Date of Conferral
Public Policy and Administration
African American police officers, as other African Americans, report being subjected to racial profiling by police officers, and that these encounters have, in some cases, resulted in excessive and unjustified use of force. These types of occurrences have resulted in a divide between African American and Caucasian police officers. The purpose of this phenomenological research study was to explore the experiences and perceptions of African American male police officers in the State of New Jersey who feel they have been discriminated against by fellow law enforcement officers. Weber's social relationship theory served as the theoretical framework for this study. Data were collected through semistructured interviews with a snowball sample of 20 participants. Data were coded and analyzed using a modified van Kaam method of analysis.
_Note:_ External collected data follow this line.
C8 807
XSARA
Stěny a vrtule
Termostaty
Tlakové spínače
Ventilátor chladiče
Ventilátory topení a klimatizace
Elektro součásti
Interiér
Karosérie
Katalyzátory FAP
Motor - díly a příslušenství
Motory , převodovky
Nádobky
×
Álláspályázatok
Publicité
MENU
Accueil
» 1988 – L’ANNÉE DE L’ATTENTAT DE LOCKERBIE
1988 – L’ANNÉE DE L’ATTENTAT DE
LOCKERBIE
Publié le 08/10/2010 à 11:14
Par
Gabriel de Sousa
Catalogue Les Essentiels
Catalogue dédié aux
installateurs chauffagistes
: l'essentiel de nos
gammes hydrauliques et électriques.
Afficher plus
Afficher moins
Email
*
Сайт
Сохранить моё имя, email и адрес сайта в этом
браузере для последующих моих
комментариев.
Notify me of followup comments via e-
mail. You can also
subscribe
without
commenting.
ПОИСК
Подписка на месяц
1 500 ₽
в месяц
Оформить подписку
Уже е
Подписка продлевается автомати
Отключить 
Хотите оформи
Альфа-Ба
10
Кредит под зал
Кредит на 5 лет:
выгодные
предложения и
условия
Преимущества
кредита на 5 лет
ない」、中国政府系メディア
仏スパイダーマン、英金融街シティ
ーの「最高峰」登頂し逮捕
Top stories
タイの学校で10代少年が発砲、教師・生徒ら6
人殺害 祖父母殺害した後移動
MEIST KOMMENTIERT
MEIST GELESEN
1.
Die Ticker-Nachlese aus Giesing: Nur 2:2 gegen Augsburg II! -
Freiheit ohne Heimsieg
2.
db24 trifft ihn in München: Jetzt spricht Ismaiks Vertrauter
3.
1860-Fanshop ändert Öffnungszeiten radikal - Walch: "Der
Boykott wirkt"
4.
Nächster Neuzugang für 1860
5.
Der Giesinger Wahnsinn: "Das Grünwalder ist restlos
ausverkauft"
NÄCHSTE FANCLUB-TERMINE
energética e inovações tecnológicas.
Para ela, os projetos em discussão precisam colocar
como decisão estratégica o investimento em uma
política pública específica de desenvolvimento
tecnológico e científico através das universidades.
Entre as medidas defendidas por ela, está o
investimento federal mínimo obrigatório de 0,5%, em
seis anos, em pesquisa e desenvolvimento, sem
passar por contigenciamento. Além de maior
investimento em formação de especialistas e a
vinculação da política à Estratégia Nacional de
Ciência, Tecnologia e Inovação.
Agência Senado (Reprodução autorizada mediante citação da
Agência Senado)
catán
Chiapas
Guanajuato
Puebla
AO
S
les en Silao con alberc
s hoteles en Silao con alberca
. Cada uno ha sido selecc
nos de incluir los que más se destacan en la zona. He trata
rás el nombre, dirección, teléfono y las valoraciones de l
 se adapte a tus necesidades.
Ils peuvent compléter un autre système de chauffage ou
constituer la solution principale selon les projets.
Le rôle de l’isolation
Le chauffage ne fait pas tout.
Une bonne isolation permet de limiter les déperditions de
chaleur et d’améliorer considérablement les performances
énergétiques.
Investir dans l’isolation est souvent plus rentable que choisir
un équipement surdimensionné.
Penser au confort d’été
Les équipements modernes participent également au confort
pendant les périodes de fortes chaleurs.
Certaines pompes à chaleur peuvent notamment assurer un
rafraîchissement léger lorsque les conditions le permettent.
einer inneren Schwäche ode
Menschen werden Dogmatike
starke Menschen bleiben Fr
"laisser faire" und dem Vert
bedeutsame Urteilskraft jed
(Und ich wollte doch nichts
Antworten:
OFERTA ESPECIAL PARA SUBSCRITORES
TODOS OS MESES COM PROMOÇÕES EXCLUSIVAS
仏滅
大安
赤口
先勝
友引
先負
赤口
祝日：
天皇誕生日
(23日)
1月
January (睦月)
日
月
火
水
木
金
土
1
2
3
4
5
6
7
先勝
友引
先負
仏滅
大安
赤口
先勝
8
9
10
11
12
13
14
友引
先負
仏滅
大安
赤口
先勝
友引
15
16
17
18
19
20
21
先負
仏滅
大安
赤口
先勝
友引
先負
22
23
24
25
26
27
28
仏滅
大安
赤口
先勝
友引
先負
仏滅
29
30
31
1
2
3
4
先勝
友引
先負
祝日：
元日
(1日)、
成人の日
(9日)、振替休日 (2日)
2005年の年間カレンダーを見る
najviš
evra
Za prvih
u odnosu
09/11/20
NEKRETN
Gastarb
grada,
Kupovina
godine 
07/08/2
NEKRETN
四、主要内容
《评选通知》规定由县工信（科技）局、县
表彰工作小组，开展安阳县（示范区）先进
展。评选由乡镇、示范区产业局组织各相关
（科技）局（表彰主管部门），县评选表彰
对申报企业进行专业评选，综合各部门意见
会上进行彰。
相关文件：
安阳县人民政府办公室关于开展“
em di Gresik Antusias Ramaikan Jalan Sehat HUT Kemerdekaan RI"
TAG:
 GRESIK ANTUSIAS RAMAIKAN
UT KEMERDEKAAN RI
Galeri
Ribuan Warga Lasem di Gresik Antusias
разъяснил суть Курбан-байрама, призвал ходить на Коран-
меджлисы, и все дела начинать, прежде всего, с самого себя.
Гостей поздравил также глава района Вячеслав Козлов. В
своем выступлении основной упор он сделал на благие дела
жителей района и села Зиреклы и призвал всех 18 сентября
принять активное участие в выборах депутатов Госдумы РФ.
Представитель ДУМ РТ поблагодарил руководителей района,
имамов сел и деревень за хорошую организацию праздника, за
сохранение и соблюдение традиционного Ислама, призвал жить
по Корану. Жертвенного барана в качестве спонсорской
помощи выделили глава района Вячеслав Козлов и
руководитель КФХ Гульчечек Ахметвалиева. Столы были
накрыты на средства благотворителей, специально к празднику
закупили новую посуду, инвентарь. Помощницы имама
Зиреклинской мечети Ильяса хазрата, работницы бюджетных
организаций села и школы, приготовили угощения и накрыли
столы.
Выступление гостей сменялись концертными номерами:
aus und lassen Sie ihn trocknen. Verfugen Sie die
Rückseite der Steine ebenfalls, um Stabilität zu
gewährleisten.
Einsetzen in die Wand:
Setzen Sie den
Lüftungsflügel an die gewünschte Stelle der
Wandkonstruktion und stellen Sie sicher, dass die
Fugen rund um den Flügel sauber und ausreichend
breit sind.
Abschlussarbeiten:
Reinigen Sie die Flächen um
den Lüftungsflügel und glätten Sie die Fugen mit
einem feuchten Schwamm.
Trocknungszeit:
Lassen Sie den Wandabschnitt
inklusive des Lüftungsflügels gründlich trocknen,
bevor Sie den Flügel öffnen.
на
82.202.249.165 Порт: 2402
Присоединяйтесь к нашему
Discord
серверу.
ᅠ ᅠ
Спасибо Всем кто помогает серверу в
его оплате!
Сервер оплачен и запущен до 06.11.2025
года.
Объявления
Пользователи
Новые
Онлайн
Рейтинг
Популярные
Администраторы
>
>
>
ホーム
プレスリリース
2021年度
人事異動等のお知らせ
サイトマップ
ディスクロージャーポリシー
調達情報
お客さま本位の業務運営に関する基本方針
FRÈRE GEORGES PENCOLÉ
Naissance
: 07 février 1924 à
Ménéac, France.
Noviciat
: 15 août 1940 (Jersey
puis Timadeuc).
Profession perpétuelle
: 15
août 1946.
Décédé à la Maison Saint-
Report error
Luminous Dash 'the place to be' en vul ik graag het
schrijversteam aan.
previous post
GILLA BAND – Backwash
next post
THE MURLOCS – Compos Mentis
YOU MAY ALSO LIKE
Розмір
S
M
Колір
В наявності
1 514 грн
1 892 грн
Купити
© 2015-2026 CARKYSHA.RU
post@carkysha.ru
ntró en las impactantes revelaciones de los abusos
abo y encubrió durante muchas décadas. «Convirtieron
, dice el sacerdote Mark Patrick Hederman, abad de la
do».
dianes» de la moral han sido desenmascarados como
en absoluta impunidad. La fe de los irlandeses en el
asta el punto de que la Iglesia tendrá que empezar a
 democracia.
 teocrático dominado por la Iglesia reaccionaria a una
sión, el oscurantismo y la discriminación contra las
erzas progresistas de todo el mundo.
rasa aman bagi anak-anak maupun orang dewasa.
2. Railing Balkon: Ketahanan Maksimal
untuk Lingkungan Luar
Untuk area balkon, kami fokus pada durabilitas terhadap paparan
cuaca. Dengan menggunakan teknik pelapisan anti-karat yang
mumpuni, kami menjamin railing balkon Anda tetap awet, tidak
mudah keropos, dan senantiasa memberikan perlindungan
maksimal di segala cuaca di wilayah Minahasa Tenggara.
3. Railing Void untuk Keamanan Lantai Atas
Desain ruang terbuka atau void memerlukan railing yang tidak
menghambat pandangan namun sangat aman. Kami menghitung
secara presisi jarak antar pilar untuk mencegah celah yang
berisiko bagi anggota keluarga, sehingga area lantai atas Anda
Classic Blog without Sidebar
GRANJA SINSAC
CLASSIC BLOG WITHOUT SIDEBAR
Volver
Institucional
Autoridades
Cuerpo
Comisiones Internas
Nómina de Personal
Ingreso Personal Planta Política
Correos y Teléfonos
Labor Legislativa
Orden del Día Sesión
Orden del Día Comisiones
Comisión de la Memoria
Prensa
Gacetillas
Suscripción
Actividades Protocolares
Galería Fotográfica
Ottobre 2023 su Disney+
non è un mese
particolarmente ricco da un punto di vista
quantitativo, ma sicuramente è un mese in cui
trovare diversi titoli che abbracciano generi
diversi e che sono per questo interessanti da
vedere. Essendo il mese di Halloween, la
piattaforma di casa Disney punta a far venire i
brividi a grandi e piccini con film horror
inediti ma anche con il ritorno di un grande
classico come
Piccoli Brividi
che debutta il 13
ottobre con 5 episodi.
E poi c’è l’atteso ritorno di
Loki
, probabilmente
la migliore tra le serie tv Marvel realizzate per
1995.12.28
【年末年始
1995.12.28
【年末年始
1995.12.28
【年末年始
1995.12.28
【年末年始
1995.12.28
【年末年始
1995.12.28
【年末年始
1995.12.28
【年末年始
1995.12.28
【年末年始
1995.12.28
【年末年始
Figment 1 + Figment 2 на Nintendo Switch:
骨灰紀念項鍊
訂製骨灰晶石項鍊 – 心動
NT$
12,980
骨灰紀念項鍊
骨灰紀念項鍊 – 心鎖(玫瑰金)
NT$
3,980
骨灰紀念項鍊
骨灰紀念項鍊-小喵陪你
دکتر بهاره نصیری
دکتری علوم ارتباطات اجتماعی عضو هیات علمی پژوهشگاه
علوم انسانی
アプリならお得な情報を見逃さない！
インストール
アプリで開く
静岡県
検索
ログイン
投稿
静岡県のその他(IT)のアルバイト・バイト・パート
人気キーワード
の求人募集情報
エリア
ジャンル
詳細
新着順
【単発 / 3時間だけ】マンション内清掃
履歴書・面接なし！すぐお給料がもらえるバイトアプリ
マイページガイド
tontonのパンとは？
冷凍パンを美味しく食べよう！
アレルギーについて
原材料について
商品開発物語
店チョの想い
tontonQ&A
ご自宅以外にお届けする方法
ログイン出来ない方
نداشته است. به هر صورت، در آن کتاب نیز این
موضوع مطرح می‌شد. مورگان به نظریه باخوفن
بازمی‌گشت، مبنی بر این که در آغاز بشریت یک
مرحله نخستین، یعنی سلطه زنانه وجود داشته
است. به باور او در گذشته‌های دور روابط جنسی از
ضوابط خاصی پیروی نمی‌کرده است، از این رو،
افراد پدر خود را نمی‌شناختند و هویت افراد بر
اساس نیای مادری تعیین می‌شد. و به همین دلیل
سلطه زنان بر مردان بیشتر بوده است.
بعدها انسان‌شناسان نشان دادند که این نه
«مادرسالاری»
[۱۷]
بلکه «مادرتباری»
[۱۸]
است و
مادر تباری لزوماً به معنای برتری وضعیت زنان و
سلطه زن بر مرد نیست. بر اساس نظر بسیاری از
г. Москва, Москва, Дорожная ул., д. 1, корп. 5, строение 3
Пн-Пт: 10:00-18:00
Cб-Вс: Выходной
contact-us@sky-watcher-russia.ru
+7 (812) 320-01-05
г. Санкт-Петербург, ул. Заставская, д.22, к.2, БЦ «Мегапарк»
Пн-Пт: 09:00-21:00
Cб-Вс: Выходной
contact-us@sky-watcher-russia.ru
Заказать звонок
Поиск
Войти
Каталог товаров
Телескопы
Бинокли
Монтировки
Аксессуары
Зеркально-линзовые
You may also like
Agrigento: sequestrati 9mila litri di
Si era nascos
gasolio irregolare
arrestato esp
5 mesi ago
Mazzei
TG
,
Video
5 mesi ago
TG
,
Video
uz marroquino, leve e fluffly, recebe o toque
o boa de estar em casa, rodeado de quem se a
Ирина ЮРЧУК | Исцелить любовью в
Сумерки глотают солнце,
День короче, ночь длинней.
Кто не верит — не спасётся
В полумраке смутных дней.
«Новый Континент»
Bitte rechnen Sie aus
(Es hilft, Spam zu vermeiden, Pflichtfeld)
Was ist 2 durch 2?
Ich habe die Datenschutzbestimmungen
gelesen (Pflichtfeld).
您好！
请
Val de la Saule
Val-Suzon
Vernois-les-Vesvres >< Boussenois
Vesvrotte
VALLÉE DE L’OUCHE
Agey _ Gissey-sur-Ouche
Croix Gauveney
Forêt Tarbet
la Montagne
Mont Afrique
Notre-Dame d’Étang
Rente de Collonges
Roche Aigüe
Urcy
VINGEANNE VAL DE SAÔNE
Findings revealed that most participants felt they had been stopped for no reason, and that they were disrespected by fellow officers, even when they revealed they were law enforcement officers. Many times, participants sensed that the disclosure of their status as a police officer was met with increased suspicion. Consistent with social relationship theory, a significant theme was that participants perceived that they were considered by Caucasian officers to be a member of a subgroup, rather than a member of the dominant group. The implications for positive social change include recommendations to law enforcement policymakers and leaders to learn about the detrimental effects of racial profiling on African American male police officers' morale, work ethic, job satisfaction, and personal feelings of worth as well as to focus resources on creating stronger policies against racial profiling and effective training and oversight of police officers.